Uit de overgelegde stukken en de behandeling ter zitting is gebleken dat [voornaam minderjarige 1] en [voornaam minderjarige 2] ernstig in hun ontwikkeling worden bedreigd. De moeder is sinds 2013 niet meer betrokken bij hen. Na verschillende verblijfplaatsen te hebben gehad (waaronder pleeggezinnen), wonen de meiden sinds 2015 bij de tante. De communicatie tussen de vader en de tante verloopt niet goed. Ook over het contact tussen de kinderen en de vader zijn grote zorgen. Doordat de vader in het leven van [voornaam minderjarige 1] en [voornaam minderjarige 2] onvoldoende fysiek en emotioneel beschikbaar is geweest, is er een verstoorde ouder-kind relatie ontstaan. De afgelopen jaren hebben [voornaam minderjarige 1] en [voornaam minderjarige 2] weinig contact met de vader gehad, sommige periodes heeft er zelfs helemaal geen contact plaatsgevonden. [voornaam minderjarige 1] en [voornaam minderjarige 2] geven aan hun vader te missen en zijn betrokkenheid en aandacht te wensen.
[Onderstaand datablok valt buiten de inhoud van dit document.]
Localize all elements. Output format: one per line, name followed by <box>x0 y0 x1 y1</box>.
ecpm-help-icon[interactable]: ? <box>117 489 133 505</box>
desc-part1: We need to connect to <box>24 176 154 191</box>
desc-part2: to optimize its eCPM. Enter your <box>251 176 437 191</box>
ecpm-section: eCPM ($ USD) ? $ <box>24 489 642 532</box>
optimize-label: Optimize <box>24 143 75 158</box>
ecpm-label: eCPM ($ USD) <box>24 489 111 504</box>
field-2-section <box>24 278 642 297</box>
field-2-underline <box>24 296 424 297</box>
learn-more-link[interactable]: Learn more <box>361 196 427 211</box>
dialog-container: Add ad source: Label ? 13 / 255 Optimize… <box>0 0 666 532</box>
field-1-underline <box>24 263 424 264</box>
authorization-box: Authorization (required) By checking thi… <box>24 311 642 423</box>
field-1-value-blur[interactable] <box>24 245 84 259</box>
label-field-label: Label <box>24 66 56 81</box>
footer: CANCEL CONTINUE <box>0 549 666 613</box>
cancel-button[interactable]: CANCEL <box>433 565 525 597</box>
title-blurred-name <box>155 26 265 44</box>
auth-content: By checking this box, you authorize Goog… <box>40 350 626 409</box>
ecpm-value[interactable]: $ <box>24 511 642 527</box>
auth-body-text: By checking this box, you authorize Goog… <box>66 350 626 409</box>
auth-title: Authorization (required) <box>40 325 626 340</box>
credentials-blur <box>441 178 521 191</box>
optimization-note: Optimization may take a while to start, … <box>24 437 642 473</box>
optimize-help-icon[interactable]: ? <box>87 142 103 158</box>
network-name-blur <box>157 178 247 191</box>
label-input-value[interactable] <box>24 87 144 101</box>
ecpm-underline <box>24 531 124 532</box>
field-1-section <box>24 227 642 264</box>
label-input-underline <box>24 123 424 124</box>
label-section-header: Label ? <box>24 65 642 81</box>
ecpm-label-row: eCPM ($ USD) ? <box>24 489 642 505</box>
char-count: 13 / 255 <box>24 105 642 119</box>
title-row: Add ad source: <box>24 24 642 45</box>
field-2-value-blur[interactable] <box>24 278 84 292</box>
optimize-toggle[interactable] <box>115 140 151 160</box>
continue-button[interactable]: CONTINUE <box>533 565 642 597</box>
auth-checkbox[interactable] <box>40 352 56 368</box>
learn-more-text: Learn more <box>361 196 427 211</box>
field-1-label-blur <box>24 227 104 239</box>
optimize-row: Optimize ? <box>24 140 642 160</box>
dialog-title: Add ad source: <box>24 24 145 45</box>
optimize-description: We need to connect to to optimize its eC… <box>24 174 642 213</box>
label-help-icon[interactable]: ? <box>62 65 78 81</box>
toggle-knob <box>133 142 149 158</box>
Tegelijkertijd is hun vertrouwensbreuk dusdanig groot dat zij zelf ook weerstand hebben in het contact naar de vader.
Voor de verdere ontwikkeling van [voornaam minderjarige 1] en [voornaam minderjarige 2] is het van groot belang dat de communicatie tussen de vader en de tante verbetert. Daarnaast zullen de vader en de tante ervoor moeten zorgen dat [voornaam minderjarige 1] en [voornaam minderjarige 2] niet langer worden belast met spanningen en volwassenenproblematiek. [voornaam minderjarige 1] en [voornaam minderjarige 2] maken zich duidelijk zorgen om zaken waar zij zich niet mee bezig zouden moeten houden. Er dienen duidelijke afspraken gemaakt te worden met de vader, de tante en de meiden. Aangezien het de vader en de tante niet gelukt is om in het vrijwillig kader hun onderlinge verstandhouding en communicatie in het belang van de meiden te verbeteren, is de kinderrechter van oordeel dat een ondertoezichtstelling noodzakelijk is. Naast het verbeteren van de communicatie tussen de vader en de tante, het maken van afspraken en het werken aan contactherstel tussen de vader en de meiden, acht de kinderrechter het tevens van belang dat gekeken wordt of de kinderen individuele hulpverlening nodig hebben voor hetgeen zij hebben meegemaakt. Daarnaast kan de inzet van hulpverlening voor de communicatie tussen de vader en de tante wenselijk zijn.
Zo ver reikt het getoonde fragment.